Tra le regioni più amiche per le mamme svetta la Provincia autonoma di Bolzano, seguita da Emilia Romagna e Valle D’Aosta, mentre le condizioni più sfavorevoli si registrano in Basilicata, preceduta appena in fondo alla classifica da Sicilia e Campania.
L’indice delle madri per regione è il risultato di una analisi basata su sette dimensioni: demografia, lavoro, servizi, salute, rappresentanza, violenza, soddisfazione soggettiva, per un totale di 14 indicatori da diverse fonti del sistema statistico nazionale.
A seguire, Toscana (108,7), Provincia autonoma di Trento (105,9), Umbria (104,4) e Friuli-Venezia Giulia (104,2). Fanalino di coda dell’index generale le regioni Basilicata (84,3), Campania (87,7), Sicilia (88,7), Calabria (90) e Puglia (90,6), che occupano rispettivamente dalla 21ma posizione alla 17ma.

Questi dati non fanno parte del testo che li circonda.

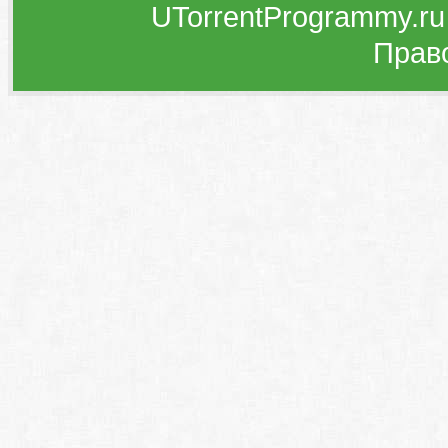
UTorrentProgrammy.ru
Прав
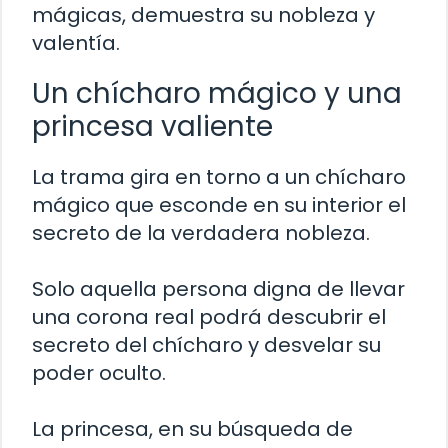
mágicas, demuestra su nobleza y
valentía.
Un chícharo mágico y una
princesa valiente
La trama gira en torno a un chícharo
mágico que esconde en su interior el
secreto de la verdadera nobleza.
Solo aquella persona digna de llevar
una corona real podrá descubrir el
secreto del chícharo y desvelar su
poder oculto.
La princesa, en su búsqueda de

Per quanto riguarda l’area della Demografia, l’indice vede tra le regioni più virtuose la Provincia Autonoma di Bolzano (138,5), nettamente sopra valore di riferimento fissato a 100 e quella di Trento (114,5), seguite da Sicilia (112,8), Campania (111,1) e Calabria (106,8). Al contrario, Sardegna (78,5), Basilicata, Molise (entrambe 90,5) e Umbria (94), registrano tassi molto al di sotto del valore nazionale, occupando gli ultimi posti dell’Indice. Nella dimensione del Lavoro primeggia l’Emilia-Romagna, il Piemonte, la Valle d’Aosta e la Lombardia. Regioni dove, per le madri è più facile trovare un impiego, non subire riduzioni di orario non volontarie o tenere un lavoro dopo la nascita di un figlio. Di contro, Sicilia, Basilicata, Calabria e Campania non forniscono dati incoraggianti sull’occupazione delle mamme.